* _Exercise prompt_:
Starting at the line that contains "LEERE TONER", return every line through the end of the data exactly, without pictures.

* _Records supplied_:
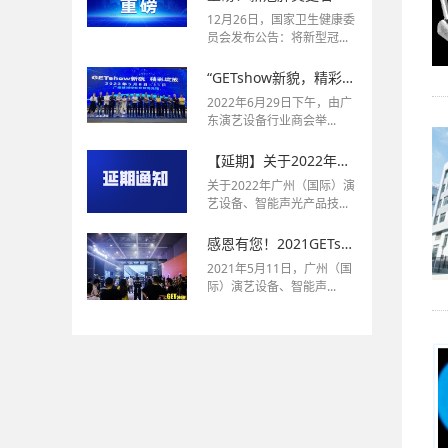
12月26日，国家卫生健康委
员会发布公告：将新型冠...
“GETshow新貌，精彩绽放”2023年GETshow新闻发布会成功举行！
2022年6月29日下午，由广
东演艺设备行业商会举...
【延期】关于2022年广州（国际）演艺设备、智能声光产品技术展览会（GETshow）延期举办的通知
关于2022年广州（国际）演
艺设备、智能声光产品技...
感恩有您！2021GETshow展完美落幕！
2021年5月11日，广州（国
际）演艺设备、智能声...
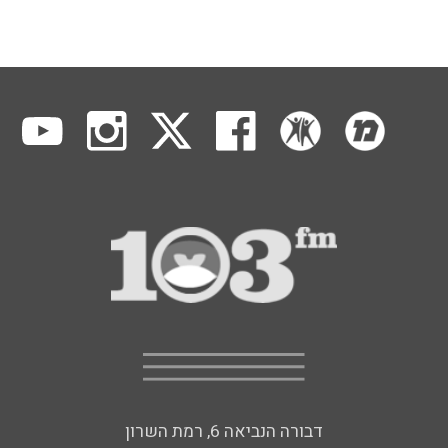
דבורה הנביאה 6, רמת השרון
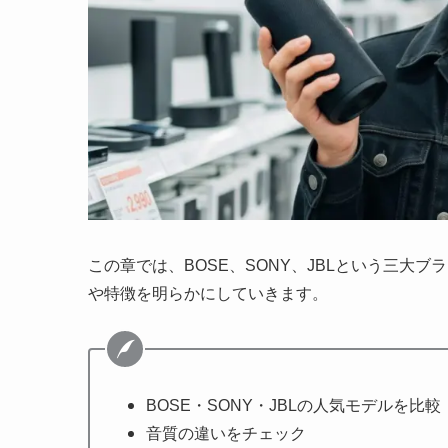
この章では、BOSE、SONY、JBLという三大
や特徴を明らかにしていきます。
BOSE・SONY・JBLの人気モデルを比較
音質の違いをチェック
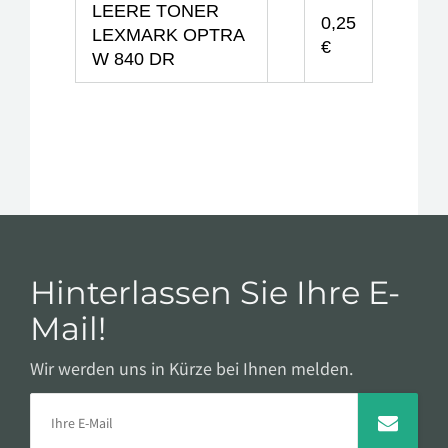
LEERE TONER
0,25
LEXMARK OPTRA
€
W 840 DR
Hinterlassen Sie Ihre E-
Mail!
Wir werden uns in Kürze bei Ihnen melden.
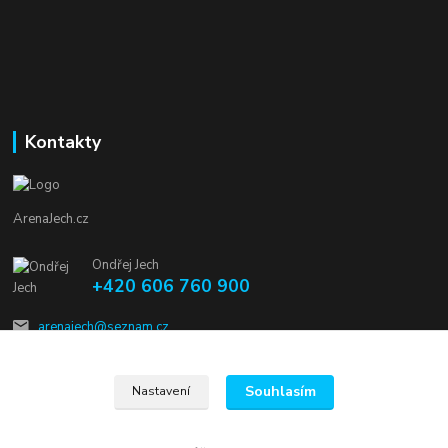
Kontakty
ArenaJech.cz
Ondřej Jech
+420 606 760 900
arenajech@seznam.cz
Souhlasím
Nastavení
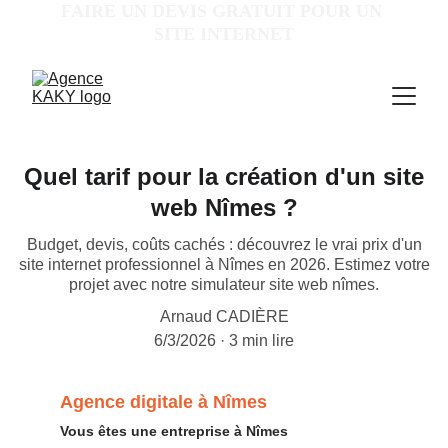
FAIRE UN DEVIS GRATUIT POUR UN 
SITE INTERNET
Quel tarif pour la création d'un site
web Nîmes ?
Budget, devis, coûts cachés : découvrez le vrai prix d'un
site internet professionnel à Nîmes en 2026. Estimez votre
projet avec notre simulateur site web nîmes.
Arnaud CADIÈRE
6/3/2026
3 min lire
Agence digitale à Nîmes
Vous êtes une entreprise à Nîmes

* _Written solution_:
LEERE TONER
0,25
LEXMARK OPTRA
€
W 840 DR
Hinterlassen Sie Ihre E-
Mail!
Wir werden uns in Kürze bei Ihnen melden.
Kontakty
ArenaJech.cz
Ondřej Jech
+420 606 760 900
arenajech@seznam.cz
Souhlasím
Nastavení
FAIRE UN DEVIS GRATUIT POUR UN 
SITE INTERNET
Quel tarif pour la création d'un site
web Nîmes ?
Budget, devis, coûts cachés : découvrez le vrai prix d'un
site internet professionnel à Nîmes en 2026. Estimez votre
projet avec notre simulateur site web nîmes.
Arnaud CADIÈRE
6/3/2026
3 min lire
Agence digitale à Nîmes
Vous êtes une entreprise à Nîmes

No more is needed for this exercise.